-- YOUR TASK --
Using the records that follow, copy every line containing the word "Telia".

-- DATA TO EXAMINE --
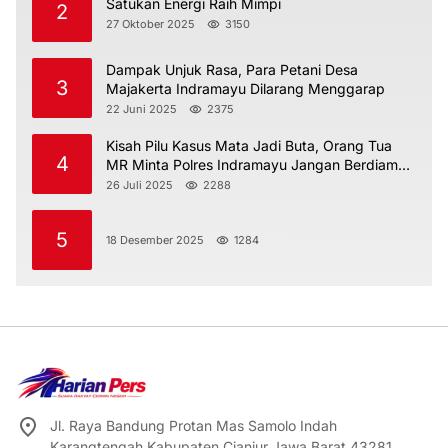
Satukan Energi Raih Mimpi
2
27 Oktober 2025
3150
Dampak Unjuk Rasa, Para Petani Desa
3
Majakerta Indramayu Dilarang Menggarap
22 Juni 2025
2375
Kisah Pilu Kasus Mata Jadi Buta, Orang Tua
4
MR Minta Polres Indramayu Jangan Berdiam
Diri
26 Juli 2025
2288
5
18 Desember 2025
1284
Jl. Raya Bandung Protan Mas Samolo Indah
Karangtengah Kabupaten Cianjur Jawa Barat 43281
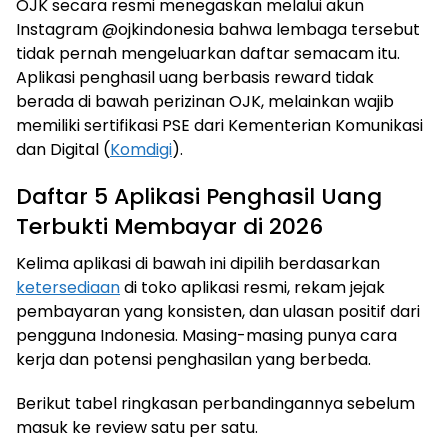
OJK secara resmi menegaskan melalui akun
Instagram @ojkindonesia bahwa lembaga tersebut
tidak pernah mengeluarkan daftar semacam itu.
Aplikasi penghasil uang berbasis reward tidak
berada di bawah perizinan OJK, melainkan wajib
memiliki sertifikasi PSE dari Kementerian Komunikasi
dan Digital (
Komdigi
).
Daftar 5 Aplikasi Penghasil Uang
Terbukti Membayar di 2026
Kelima aplikasi di bawah ini dipilih berdasarkan
ketersediaan
di toko aplikasi resmi, rekam jejak
pembayaran yang konsisten, dan ulasan positif dari
pengguna Indonesia. Masing-masing punya cara
kerja dan potensi penghasilan yang berbeda.
Berikut tabel ringkasan perbandingannya sebelum
masuk ke review satu per satu.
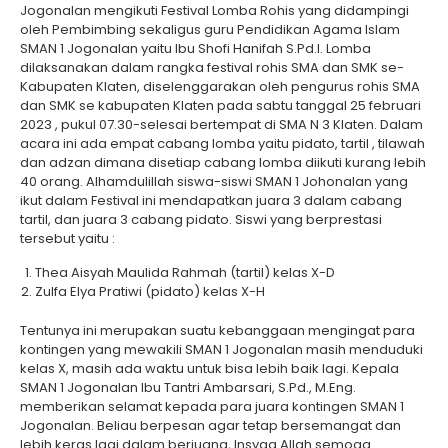
Jogonalan mengikuti Festival Lomba Rohis yang didampingi
oleh Pembimbing sekaligus guru Pendidikan Agama Islam
SMAN 1 Jogonalan yaitu Ibu Shofi Hanifah S.Pd.I. Lomba
dilaksanakan dalam rangka festival rohis SMA dan SMK se-
Kabupaten Klaten, diselenggarakan oleh pengurus rohis SMA
dan SMK se kabupaten Klaten pada sabtu tanggal 25 februari
2023 , pukul 07.30-selesai bertempat di SMA N 3 Klaten. Dalam
acara ini ada empat cabang lomba yaitu pidato, tartil , tilawah
dan adzan dimana disetiap cabang lomba diikuti kurang lebih
40 orang. Alhamdulillah siswa-siswi SMAN 1 Johonalan yang
ikut dalam Festival ini mendapatkan juara 3 dalam cabang
tartil, dan juara 3 cabang pidato. Siswi yang berprestasi
tersebut yaitu :
Thea Aisyah Maulida Rahmah (tartil) kelas X-D
Zulfa Elya Pratiwi (pidato) kelas X-H
Tentunya ini merupakan suatu kebanggaan mengingat para
kontingen yang mewakili SMAN 1 Jogonalan masih menduduki
kelas X, masih ada waktu untuk bisa lebih baik lagi. Kepala
SMAN 1 Jogonalan Ibu Tantri Ambarsari, S.Pd., M.Eng.
memberikan selamat kepada para juara kontingen SMAN 1
Jogonalan. Beliau berpesan agar tetap bersemangat dan
lebih keras lagi dalam berjuang, Insyaa Allah semoga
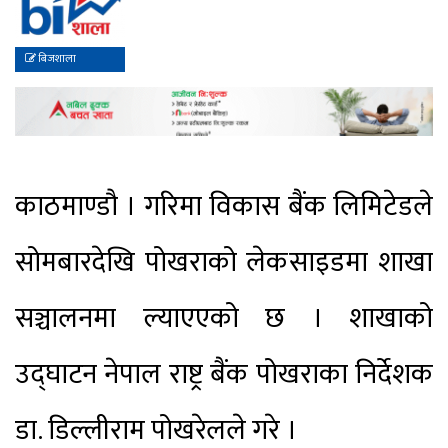
बिजशाला
काठमाण्डौ । गरिमा विकास बैंक लिमिटेडले
सोमबारदेखि पोखराको लेकसाइडमा शाखा
सञ्चालनमा ल्याएएको छ । शाखाको
उद्घाटन नेपाल राष्ट्र बैंक पोखराका निर्देशक
डा. डिल्लीराम पोखरेलले गरे ।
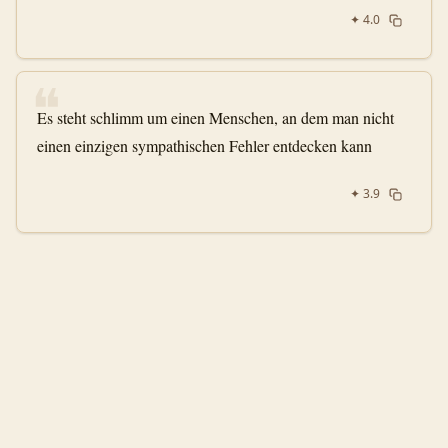
✦
4.0
❝
Es steht schlimm um einen Menschen, an dem man nicht
einen einzigen sympathischen Fehler entdecken kann
✦
3.9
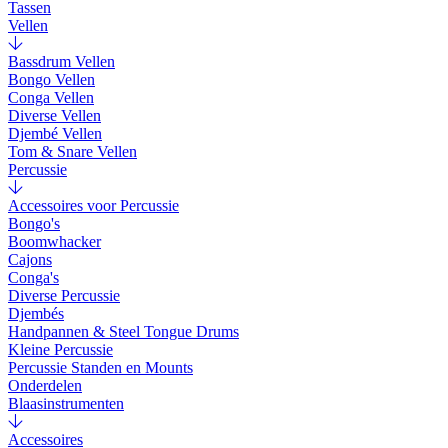
Tassen
Vellen
Bassdrum Vellen
Bongo Vellen
Conga Vellen
Diverse Vellen
Djembé Vellen
Tom & Snare Vellen
Percussie
Accessoires voor Percussie
Bongo's
Boomwhacker
Cajons
Conga's
Diverse Percussie
Djembés
Handpannen & Steel Tongue Drums
Kleine Percussie
Percussie Standen en Mounts
Onderdelen
Blaasinstrumenten
Accessoires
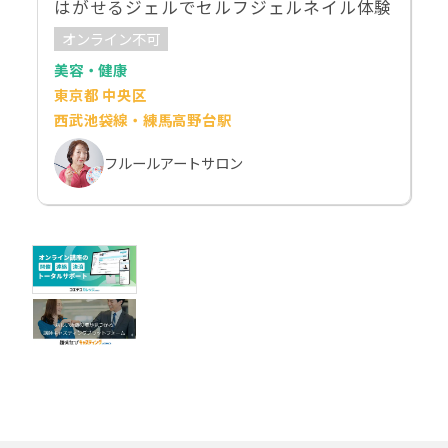
はがせるジェルでセルフジェルネイル体験
オンライン不可
美容・健康
東京都 中央区
西武池袋線・練馬高野台駅
フルールアートサロン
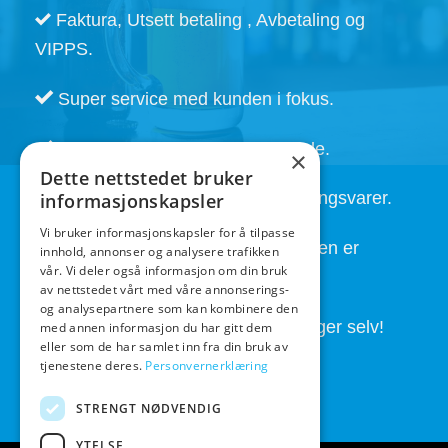
Faktura, Utsett betaling , Avbetaling og
VIPPS.
Super service med kunden i fokus.
Henting av ordre 24/7 etter avtale.
×
Dette nettstedet bruker
Kort leveringstid. Også på bestillingsvarer.
informasjonskapsler
Vi bruker informasjonskapsler for å tilpasse
God service også etter at handelen er
innhold, annonser og analysere trafikken
vår. Vi deler også informasjon om din bruk
fullført.
av nettstedet vårt med våre annonserings-
og analysepartnere som kan kombinere den
Butikken drives av folk som brygger selv!
med annen informasjon du har gitt dem
eller som de har samlet inn fra din bruk av
tjenestene deres.
Personvernerklæring
STRENGT NØDVENDIG
YTELSE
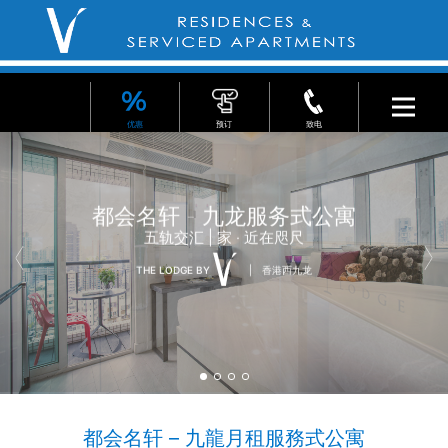
优惠
预订
致电
都会名轩 - 九龙服务式公寓
五轨交汇 | 家 ‧ 近在咫尺
THE LODGE BY
香港西九龙
都会名轩 – 九龍月租服務式公寓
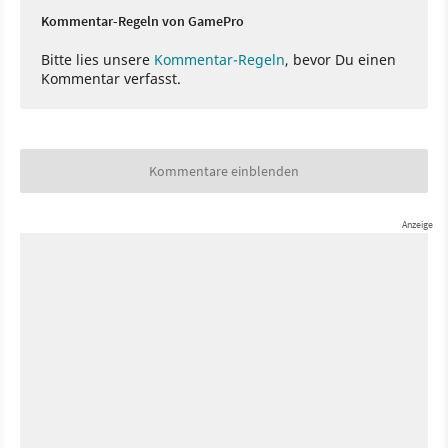
Kommentar-Regeln von GamePro
Bitte lies unsere
Kommentar-Regeln
, bevor Du einen
Kommentar verfasst.
Kommentare einblenden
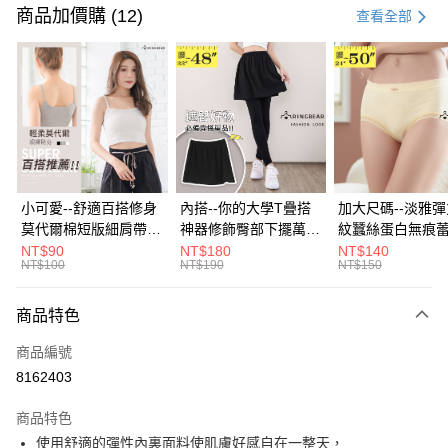
信用卡一次付款
商品加價購 (12)
查看全部
超商取貨付款
LINE Pay
Apple Pay
街口支付
悠遊付
小可愛--舒適百搭修身
內搭--你的大學T疊搭
加大尺碼--淡雅
莫代爾棉短版細肩帶素
神器修飾臀部下擺萬用
紋蠶絲蛋白無痕
Google Pay
色背心(白.黑.灰L-2L)-
內搭裙/遮臀裙(黑2L-
角內褲(白.粉.藍.黃
NT$90
NT$180
NT$140
NT$100
NT$190
NT$150
U582眼圈熊中大尺碼
6L)-Q155眼圈熊中大
3L)-L28眼圈熊
全盈+PAY
尺碼
碼
大哥付你分期
商品特色
相關說明
商品編號
【大哥付你分期使用說明】
AFTEE先享後付
1.本服務由台灣大哥大提供，台灣大哥大用戶可立即使用無須另外申請。
8162403
2.付款方式選擇「大哥付你分期」，訂單成立後會自動跳轉到大哥付的交易
相關說明
流程，驗證手機門號後，選擇欲分期的期數、繳款截止日，確認付款後即完
商品特色
【關於「AFTEE先享後付」】
成交易。
ATM付款
AFTEE先享後付是「在收到商品之後才付款」的支付方式。 讓您購物簡單
使用舒適的彈性內裏面料使肌膚好感自在一整天，
3.實際核准額度、可分期數及費用金額請依後續交易確認頁面所載為準。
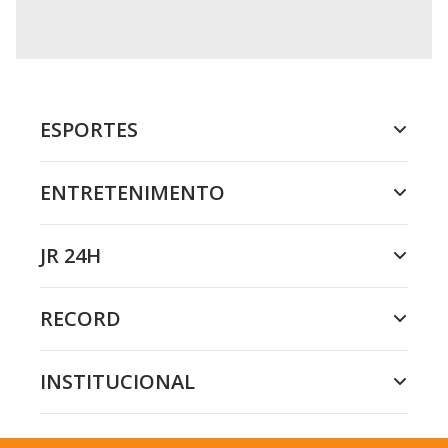
ESPORTES
ENTRETENIMENTO
JR 24H
RECORD
INSTITUCIONAL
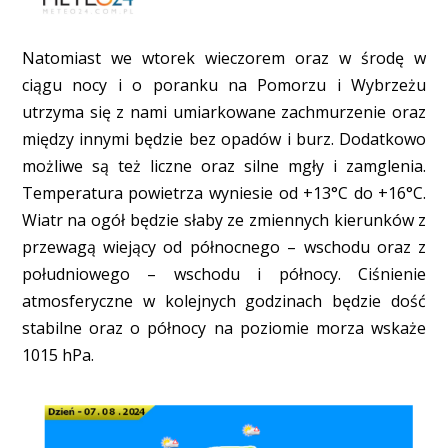
Natomiast we wtorek wieczorem oraz w środę w
ciągu nocy i o poranku na Pomorzu i Wybrzeżu
utrzyma się z nami umiarkowane zachmurzenie oraz
między innymi będzie bez opadów i burz. Dodatkowo
możliwe są też liczne oraz silne mgły i zamglenia.
Temperatura powietrza wyniesie od +13°C do +16°C.
Wiatr na ogół będzie słaby ze zmiennych kierunków z
przewagą wiejący od północnego – wschodu oraz z
południowego – wschodu i północy. Ciśnienie
atmosferyczne w kolejnych godzinach będzie dość
stabilne oraz o północy na poziomie morza wskaże
1015 hPa.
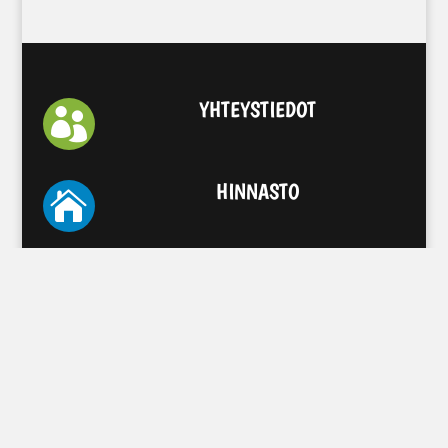
YHTEYSTIEDOT

HINNASTO

AUKIOLOAJAT
Seuraa
Seuraa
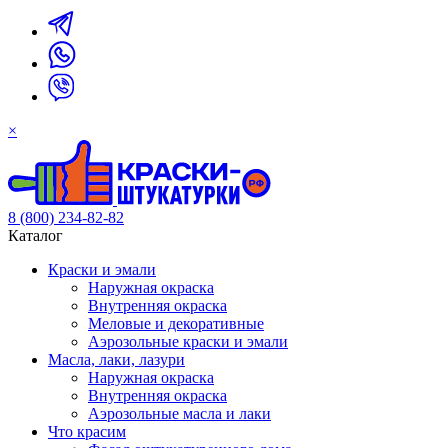
×
8 (800) 234-82-82
Каталог
Краски и эмали
Наружная окраска
Внутренняя окраска
Меловые и декоративные
Аэрозольные краски и эмали
Масла, лаки, лазури
Наружная окраска
Внутренняя окраска
Аэрозольные масла и лаки
Что красим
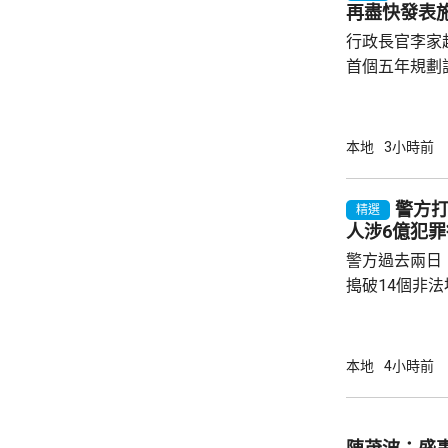
再盡快發表
流。...
行政長官李家
首個五年規劃
不停蹄整理及
規劃。李家超
施政報告發表
本地
3小時前
早交代如何落實五年
年規劃及施政
警方打
精選
場諮詢會，收
人涉6億犯罪
五年規劃有關
警方過去兩日
指，諮詢期間，
搗破14個非
法賭檔」及「
包括集團主腦
歲，部分人有
本地
4小時前
年一月至今，
罪得益。 案件涉及近月活躍於西九龍區的黑社
會集團。警方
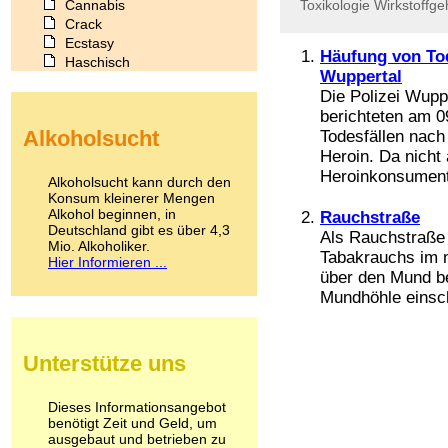
Cannabis
Toxikologie
Wirkstoffge
Crack
Ecstasy
Häufung von To
Haschisch
Wuppertal
Heroin
Die Polizei Wupp
Ibogain
berichteten am 0
Koffein
Alkoholsucht
Todesfällen nac
Kokain
Heroin. Da nich
Lachgas
Heroinkonsument
LSD
Alkoholsucht kann durch den
Marihuana
Konsum kleinerer Mengen
Alkohol beginnen, in
Medikamente
Rauchstraße
Deutschland gibt es über 4,3
Meskalin
Als Rauchstraße 
Mio. Alkoholiker.
Metamphetamin
Tabakrauchs im 
Hier Informieren ...
Methadon
über den Mund be
Morphin
Mundhöhle einschl
Muskatnuss
Nikotin
Opium
Unterstütze uns
Pilze
Poppers
Psychopharmaka
Dieses Informationsangebot
benötigt Zeit und Geld, um
Schlafmittel
ausgebaut und betrieben zu
Schmerzmittel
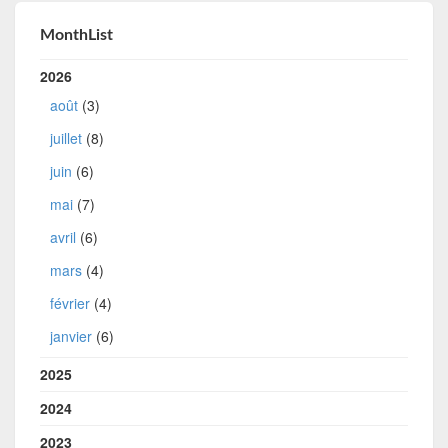
MonthList
2026
août
(3)
juillet
(8)
juin
(6)
mai
(7)
avril
(6)
mars
(4)
février
(4)
janvier
(6)
2025
2024
2023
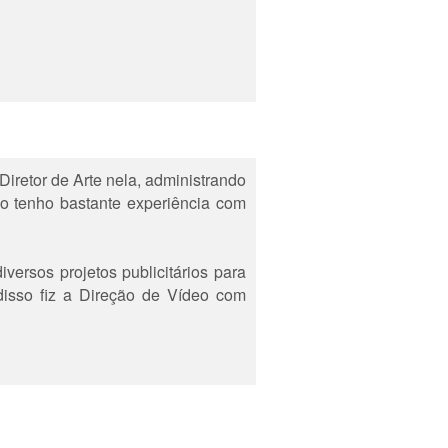
iretor de Arte nela, administrando
ão tenho bastante experiência com
ersos projetos publicitários para
disso fiz a Direção de Vídeo com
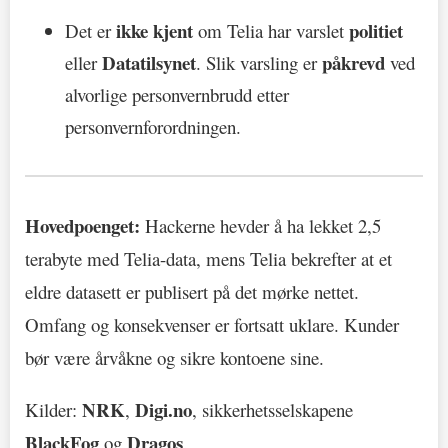
ikke kjent
politiet
Det er
om Telia har varslet
Datatilsynet
påkrevd
eller
. Slik varsling er
ved
alvorlige personvernbrudd etter
personvernforordningen.
Hovedpoenget:
Hackerne hevder å ha lekket 2,5
terabyte med Telia-data, mens Telia bekrefter at et
eldre datasett er publisert på det mørke nettet.
Omfang og konsekvenser er fortsatt uklare. Kunder
bør være årvåkne og sikre kontoene sine.
NRK
Digi.no
Kilder:
,
, sikkerhetsselskapene
BlackFog
Dragos
og
.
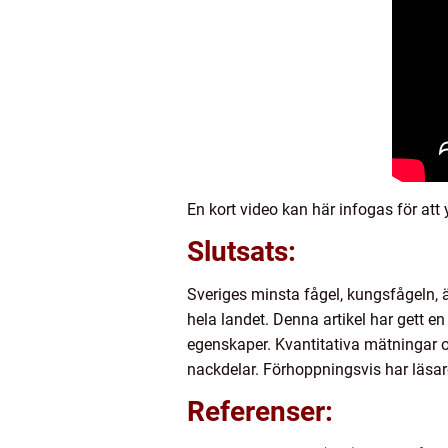
En kort video kan här infogas för att 
Slutsats:
Sveriges minsta fågel, kungsfågeln, ä
hela landet. Denna artikel har gett e
egenskaper. Kvantitativa mätningar o
nackdelar. Förhoppningsvis har läsar
Referenser:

-- FINISHED EXERCISE --
om Telia har varslet
terabyte med Telia-data, mens Telia bekrefter at et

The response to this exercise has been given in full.